Task prompt
Two lines in the data below mark the range: the one with "commitment is to help as many people as" and the one with "How To Download Online Slip". Return both, along with every line between them, exactly.

Stored data entries
........

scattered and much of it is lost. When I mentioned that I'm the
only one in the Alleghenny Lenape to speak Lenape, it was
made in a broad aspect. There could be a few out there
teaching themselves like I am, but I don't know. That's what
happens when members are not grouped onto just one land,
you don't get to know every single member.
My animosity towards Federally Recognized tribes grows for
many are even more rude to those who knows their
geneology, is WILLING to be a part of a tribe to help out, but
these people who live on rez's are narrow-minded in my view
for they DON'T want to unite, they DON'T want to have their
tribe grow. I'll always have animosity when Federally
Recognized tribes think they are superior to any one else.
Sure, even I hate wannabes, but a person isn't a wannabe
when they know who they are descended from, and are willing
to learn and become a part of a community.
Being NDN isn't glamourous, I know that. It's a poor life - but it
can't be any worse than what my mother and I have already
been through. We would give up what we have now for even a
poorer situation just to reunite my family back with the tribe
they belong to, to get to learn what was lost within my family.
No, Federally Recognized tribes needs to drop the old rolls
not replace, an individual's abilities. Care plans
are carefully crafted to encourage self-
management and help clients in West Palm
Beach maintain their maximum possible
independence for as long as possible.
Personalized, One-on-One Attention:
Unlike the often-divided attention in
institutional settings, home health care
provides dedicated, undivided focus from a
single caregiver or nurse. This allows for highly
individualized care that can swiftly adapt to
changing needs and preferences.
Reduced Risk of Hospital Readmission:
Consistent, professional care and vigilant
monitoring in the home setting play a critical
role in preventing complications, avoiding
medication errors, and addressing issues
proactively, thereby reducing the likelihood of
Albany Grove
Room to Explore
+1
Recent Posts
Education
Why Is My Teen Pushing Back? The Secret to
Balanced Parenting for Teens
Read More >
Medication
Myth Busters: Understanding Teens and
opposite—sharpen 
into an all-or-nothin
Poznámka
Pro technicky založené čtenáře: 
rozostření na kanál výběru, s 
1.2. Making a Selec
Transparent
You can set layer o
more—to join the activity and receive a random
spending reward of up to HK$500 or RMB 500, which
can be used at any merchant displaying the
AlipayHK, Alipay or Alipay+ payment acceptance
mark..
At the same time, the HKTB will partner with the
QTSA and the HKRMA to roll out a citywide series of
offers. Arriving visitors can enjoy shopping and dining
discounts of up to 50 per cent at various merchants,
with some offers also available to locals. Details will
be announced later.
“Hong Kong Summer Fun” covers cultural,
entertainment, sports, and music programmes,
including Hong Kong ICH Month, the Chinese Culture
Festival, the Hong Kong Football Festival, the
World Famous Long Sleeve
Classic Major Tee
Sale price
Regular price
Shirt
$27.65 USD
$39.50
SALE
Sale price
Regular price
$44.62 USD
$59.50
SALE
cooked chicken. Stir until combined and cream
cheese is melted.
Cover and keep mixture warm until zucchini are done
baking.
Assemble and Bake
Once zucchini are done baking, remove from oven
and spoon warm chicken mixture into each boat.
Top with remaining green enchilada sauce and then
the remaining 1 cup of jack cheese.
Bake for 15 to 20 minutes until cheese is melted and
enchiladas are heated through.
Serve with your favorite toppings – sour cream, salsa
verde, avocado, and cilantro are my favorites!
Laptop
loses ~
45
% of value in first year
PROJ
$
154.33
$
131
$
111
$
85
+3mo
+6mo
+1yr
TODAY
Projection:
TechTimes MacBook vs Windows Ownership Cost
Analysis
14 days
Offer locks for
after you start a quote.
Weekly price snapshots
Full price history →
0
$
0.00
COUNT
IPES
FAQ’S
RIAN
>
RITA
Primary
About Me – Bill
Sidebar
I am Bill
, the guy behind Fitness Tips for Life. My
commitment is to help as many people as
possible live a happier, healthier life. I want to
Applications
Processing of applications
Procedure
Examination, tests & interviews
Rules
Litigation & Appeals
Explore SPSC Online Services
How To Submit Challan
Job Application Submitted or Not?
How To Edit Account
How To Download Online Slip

........

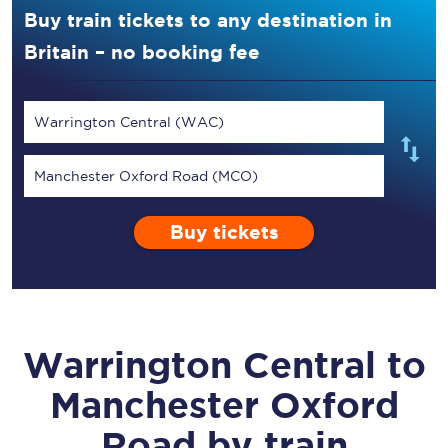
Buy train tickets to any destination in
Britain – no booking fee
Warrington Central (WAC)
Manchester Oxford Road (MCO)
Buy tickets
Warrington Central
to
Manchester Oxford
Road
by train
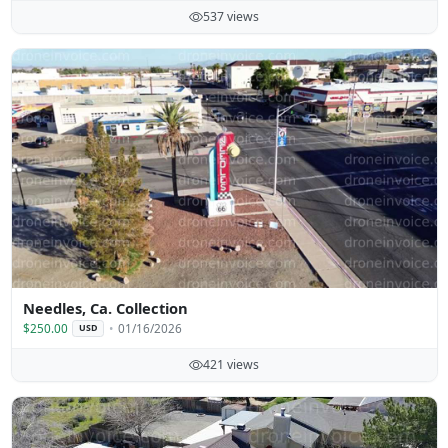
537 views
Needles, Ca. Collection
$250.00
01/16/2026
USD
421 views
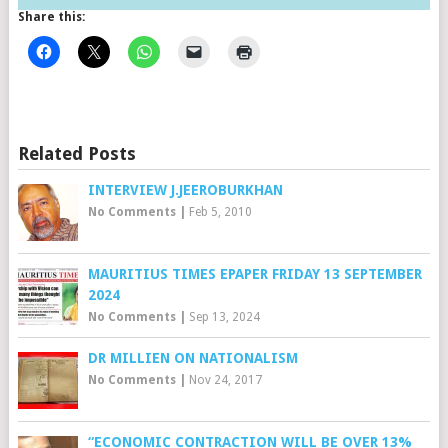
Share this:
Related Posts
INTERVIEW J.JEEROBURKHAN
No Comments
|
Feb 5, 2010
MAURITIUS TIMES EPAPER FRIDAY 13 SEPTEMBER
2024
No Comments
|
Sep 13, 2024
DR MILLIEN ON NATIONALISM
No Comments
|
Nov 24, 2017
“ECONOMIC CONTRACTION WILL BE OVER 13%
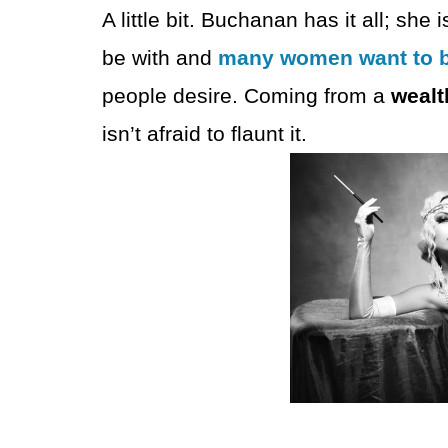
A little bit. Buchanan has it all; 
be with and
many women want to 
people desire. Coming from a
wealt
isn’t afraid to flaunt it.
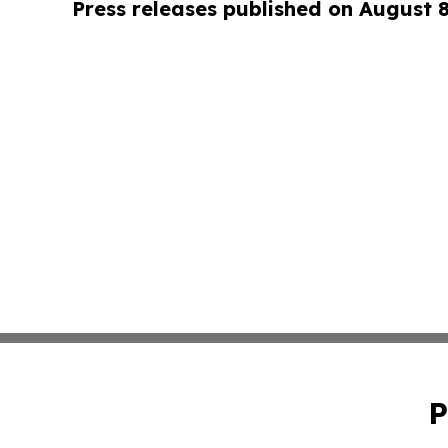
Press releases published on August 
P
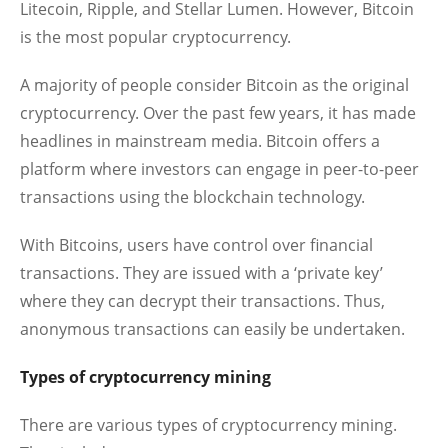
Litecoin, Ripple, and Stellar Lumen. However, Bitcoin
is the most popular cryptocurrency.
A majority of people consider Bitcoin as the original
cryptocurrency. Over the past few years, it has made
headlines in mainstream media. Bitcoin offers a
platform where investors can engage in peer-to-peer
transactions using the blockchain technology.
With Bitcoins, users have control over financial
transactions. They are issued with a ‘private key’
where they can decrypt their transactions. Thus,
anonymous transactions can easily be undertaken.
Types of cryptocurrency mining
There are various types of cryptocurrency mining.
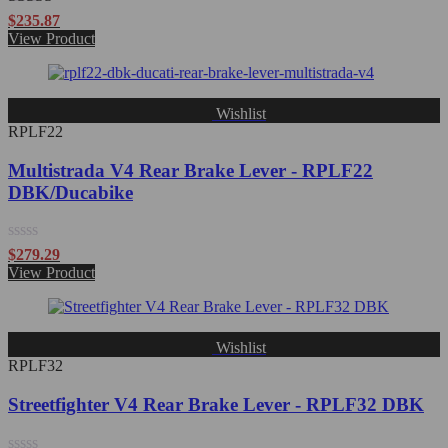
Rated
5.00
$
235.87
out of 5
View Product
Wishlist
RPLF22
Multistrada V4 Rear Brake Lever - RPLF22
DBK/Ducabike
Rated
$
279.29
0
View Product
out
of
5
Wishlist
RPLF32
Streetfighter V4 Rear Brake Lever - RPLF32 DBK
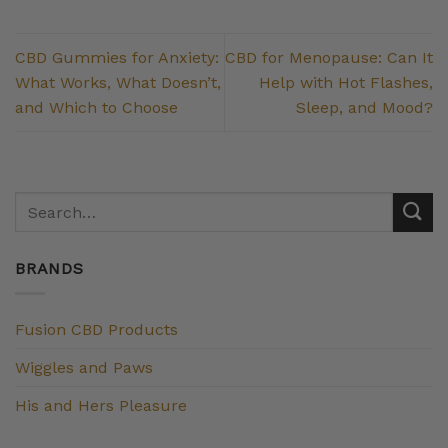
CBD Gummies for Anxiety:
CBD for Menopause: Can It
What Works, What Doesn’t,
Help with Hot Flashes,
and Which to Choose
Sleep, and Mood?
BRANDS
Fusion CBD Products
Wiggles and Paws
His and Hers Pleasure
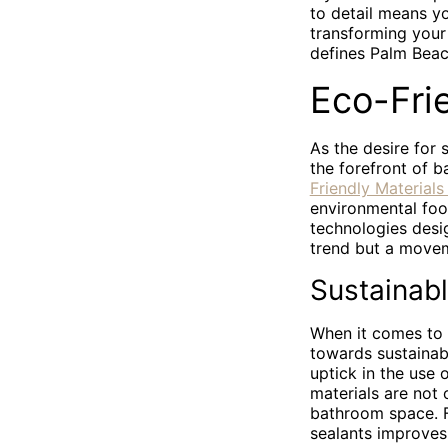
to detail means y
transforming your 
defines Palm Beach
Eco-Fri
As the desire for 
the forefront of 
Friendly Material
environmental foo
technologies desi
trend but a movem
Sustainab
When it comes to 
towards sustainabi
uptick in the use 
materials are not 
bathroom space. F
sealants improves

........

Answer area
commitment is to help as many people as
possible live a happier, healthier life. I want to
Applications
Processing of applications
Procedure
Examination, tests & interviews
Rules
Litigation & Appeals
Explore SPSC Online Services
How To Submit Challan
Job Application Submitted or Not?
How To Edit Account
How To Download Online Slip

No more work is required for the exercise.